A further though on /proc/PID/timens_offsets

Eric W. Biederman ebiederm at xmission.com
Thu Apr 9 21:32:21 UTC 2020


Andrey Vagin <avagin at openvz.org> writes:

> On Tue, Apr 7, 2020 at 6:24 AM Michael Kerrisk (man-pages)
> <mtk.manpages at gmail.com> wrote:
>
>>        The  clock-id  identifies the clock whose offsets are being shown.
>>        This field is either 1, for CLOCK_MONOTONIC, or 7, for CLOCK_BOOT‐
>>        TIME.
>>
>> What was the reason for exposing numeric clock IDs in the
>> timens_offsets file? In API terms, that seems a little ugly.
>>
>> I think it would have been much nicer if the clocks were defined
>> symbolically in this file. I.e., that reading the file would have
>> shown something like
>>
>> monotonic    x    y
>> boottime     x    y
>>
>> And that records similarly with symbolic clock names could have
>> been written to the file.

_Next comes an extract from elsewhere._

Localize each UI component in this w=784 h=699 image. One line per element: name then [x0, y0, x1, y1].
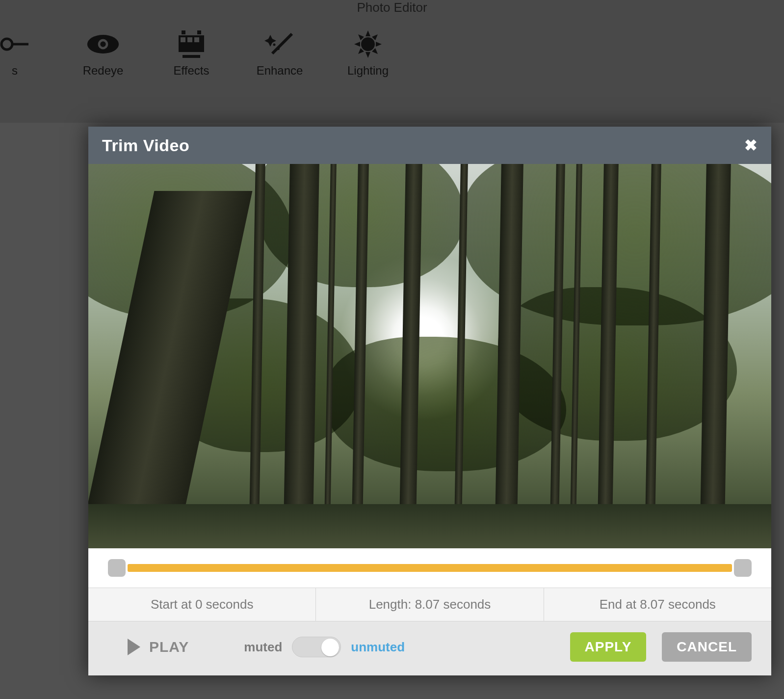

Was there a reason not to do this?
>
> No, there was not except that I haven't thought about this. I agree
> that symbolic clock names looks nicer for humans, but numeric clock
> IDs are a bit more convenient when we  need to set/read offsets from
> code. This interface is in the released kernel, so I think we can't
> change the format of the content of this file. But we can add support
> of symbolic clock names for setting clock offsets. What do you think?

The rule is we can change things as long as userspace doesn't care.  For
very new interfaces like this it is possible there are few enough
userspace programs that nothing cares.

Do you know if someone is using this interface yet?